Last year, a small consulting firm in the Midwest gave a new virtual assistant access to email and calendars. The setup worked well—until it didn’t.
One morning, the assistant received an email that appeared to come from the boss. It asked for an urgent wire transfer update tied to a client payment. The message looked routine, matched the executive’s writing style, and created just enough pressure to skip a second check. The assistant clicked the link, entered credentials to “verify,” and attackers were in. Within hours, they had access to financial systems and internal communications. The breach cost six figures to contain and triggered months of damage control with shaken clients and partners.

This kind of stories are becoming more common and also a threat for the company. In reality, this kind of problems does not only target big FORTUNE 500 companies, but many small business owner suffer from lack of knowledge.
As executives rely more on virtual assistants to manage inboxes, schedules, payments, and sensitive files, those assistants are becoming one of the most exploited cybersecurity risk vectors. Proofpoint has warned for years that executive assistants are more likely to be targeted by phishing and social engineering attacks than the executives they support. The reason is simple: assistants often have broad access to valuable systems but face less rigorous security scrutiny.

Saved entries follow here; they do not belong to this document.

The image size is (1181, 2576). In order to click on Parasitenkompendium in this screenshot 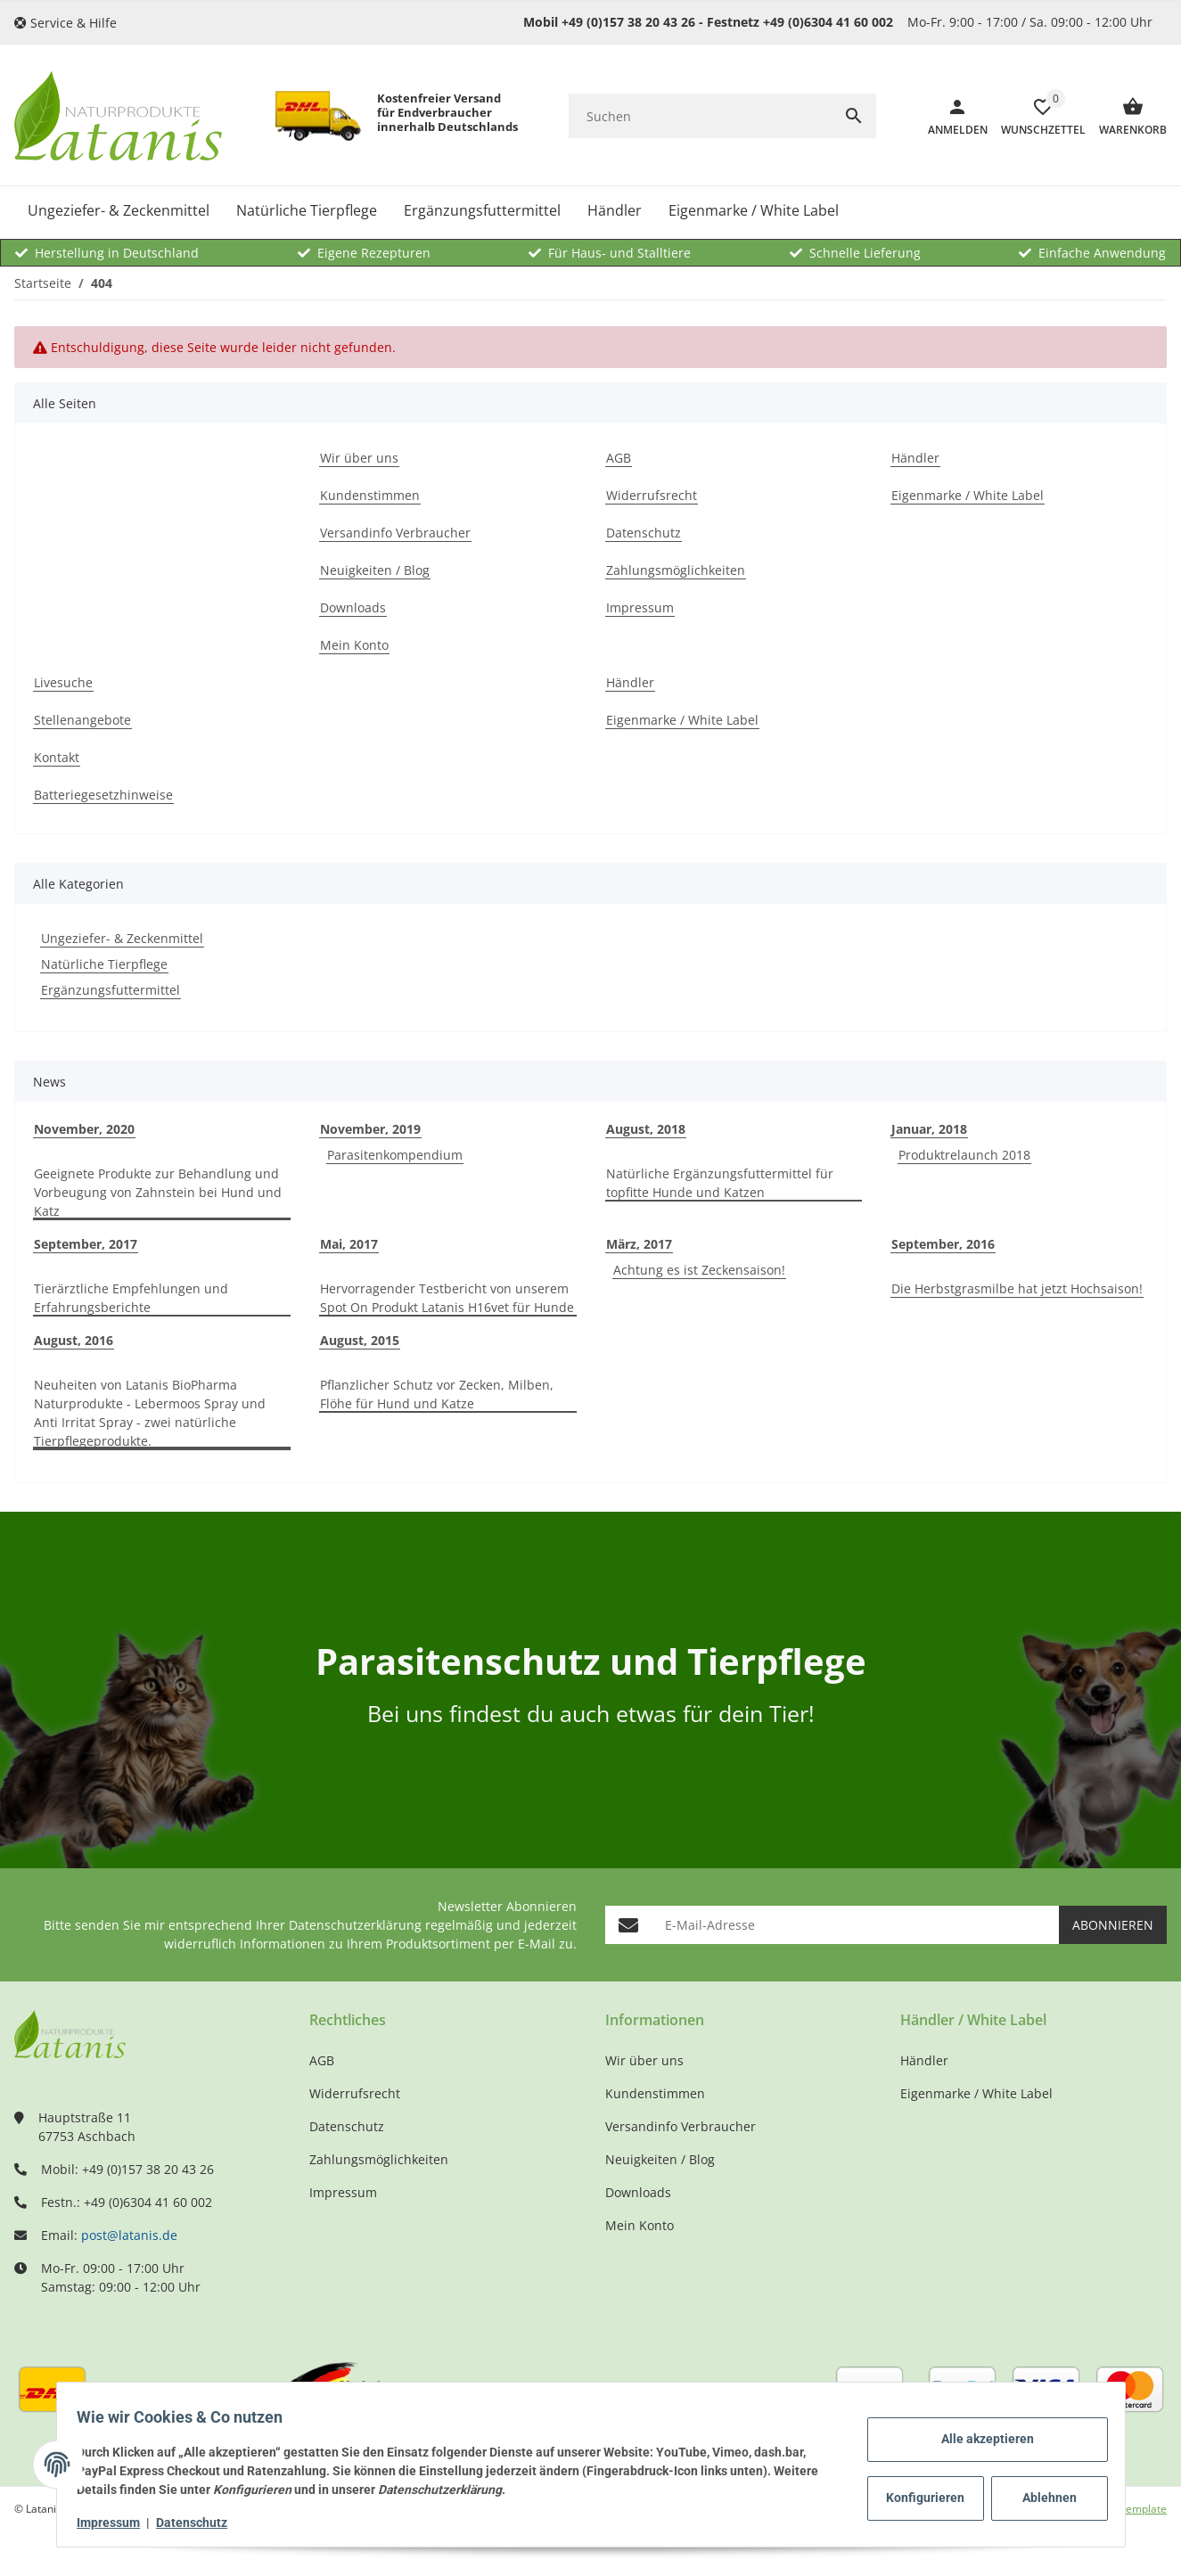, I will do `click(395, 1154)`.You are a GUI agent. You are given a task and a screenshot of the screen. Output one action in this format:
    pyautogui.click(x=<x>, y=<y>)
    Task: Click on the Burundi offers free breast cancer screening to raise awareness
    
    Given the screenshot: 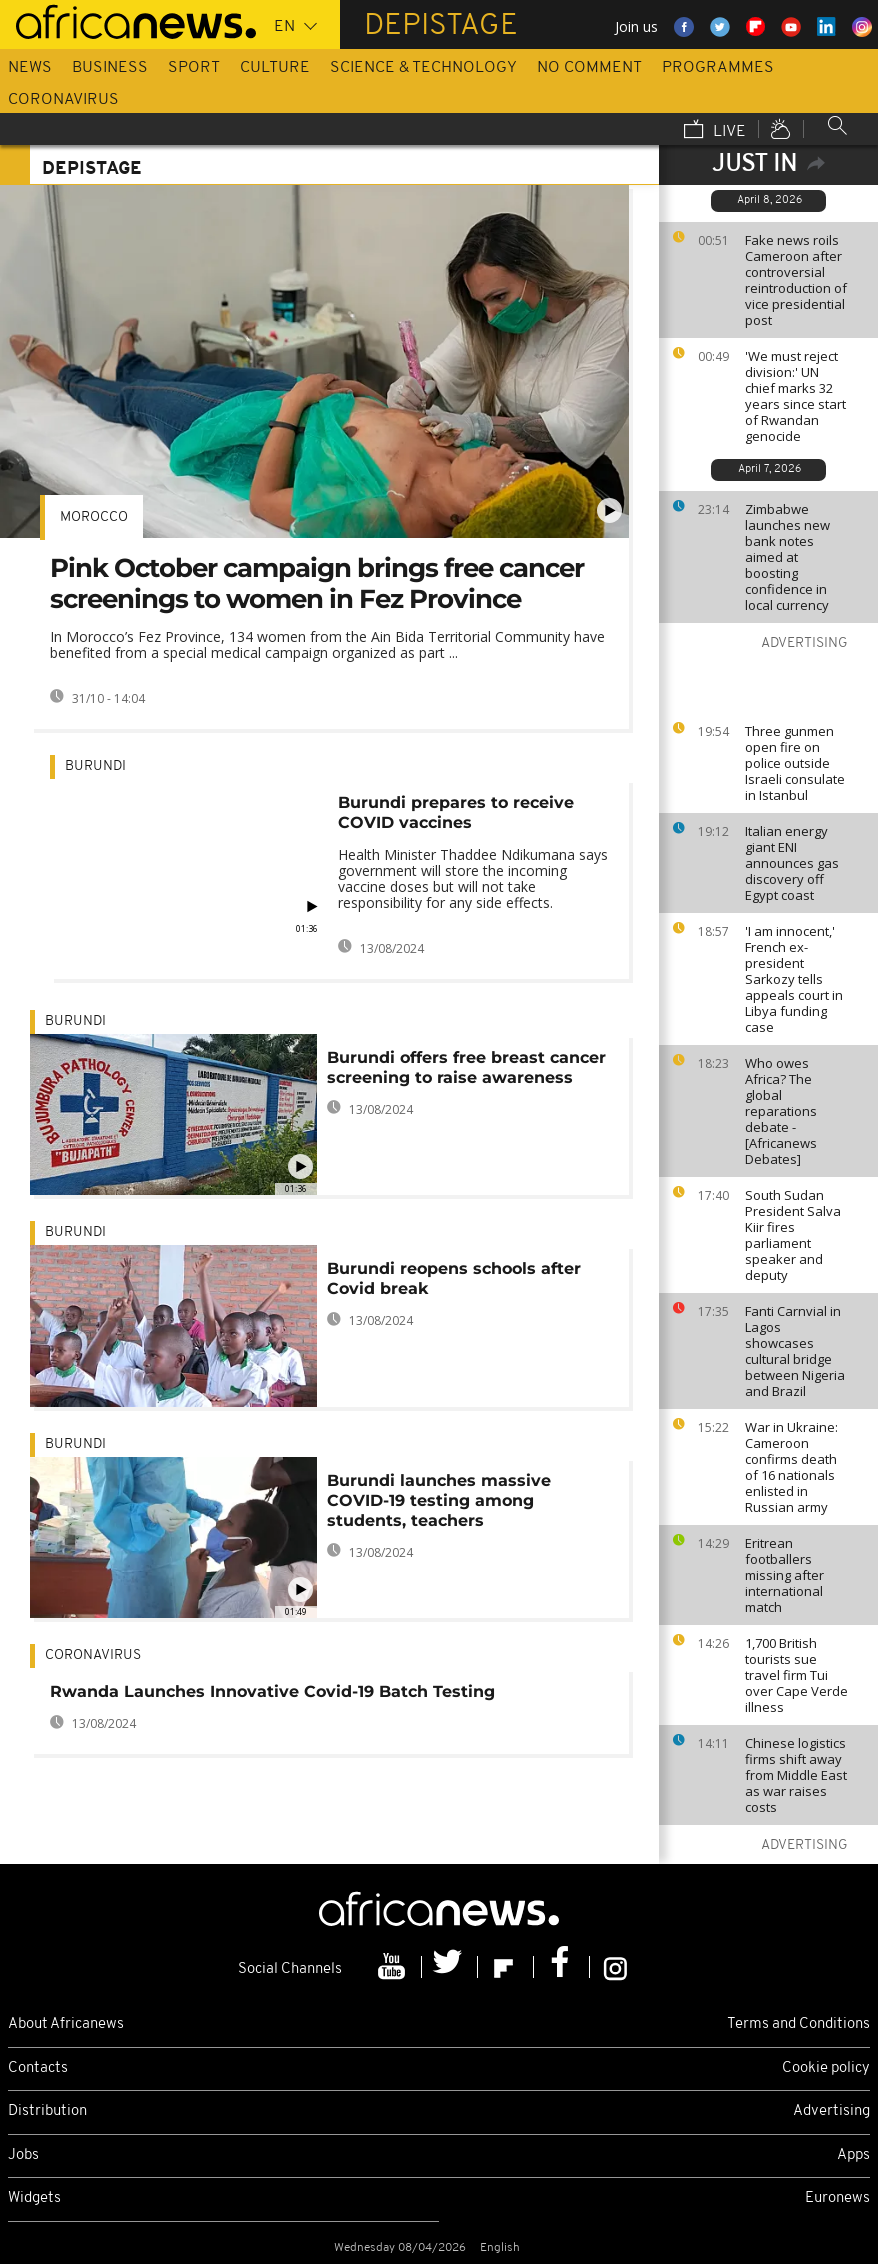 What is the action you would take?
    pyautogui.click(x=466, y=1067)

This risk isn’t limited to remote assistants. In-house assistants are just as vulnerable. Sitting inside the office doesn’t protect someone from a convincing phone call, a spoofed email, or a fake internal request. Social engineering works by exploiting trust and routine, not location. Whether remote or onsite, assistants are conditioned to help, move quickly, and resolve urgent issues—exactly what attackers rely on.
Remote assistants often work from personal devices and home networks that lack corporate-grade protections. In-house staff, meanwhile, may have even broader access and a false sense of safety inside the perimeter. In both cases, the outcome is the same: phishing, credential theft, and business email compromise remain the top entry points. Human error still accounts for up to 95 percent of security breaches, and when that error comes from someone with trusted access, the blast radius is large.
The data supports this shift. Many ransomware incidents begin with compromised assistants or administrative staff. The average global data breach cost now sits around $4.88 million. Insider-related breaches—whether remote or internal—often take longer to detect because the activity looks legitimate. Freelance assistants may lack training and tools, while internal assistants may be over-trusted and under-monitored.
Just to be clear, assistants aren’t dangerous because of bad intent. They’re dangerous because of high trust, high access, and constant urgency. One well-crafted spear-phishing email or phone call can unlock email systems, cloud drives, accounting software, or payment platforms.
Assistants remain essential. The solution isn’t to avoid them—it’s to secure them. Treat every assistant as a privileged user, regardless of where they sit. Enforce multi-factor authentication, limit access by role, require secure credential management, and provide ongoing phishing and social engineering training tailored to real assistant workflows.

An example of Phising email from “El-giganten” (Nordic shop)
As we move deeper into 2026, attackers will keep targeting people, not just systems. Recognizing assistants—remote and in-house alike—as a primary risk vector is the first step.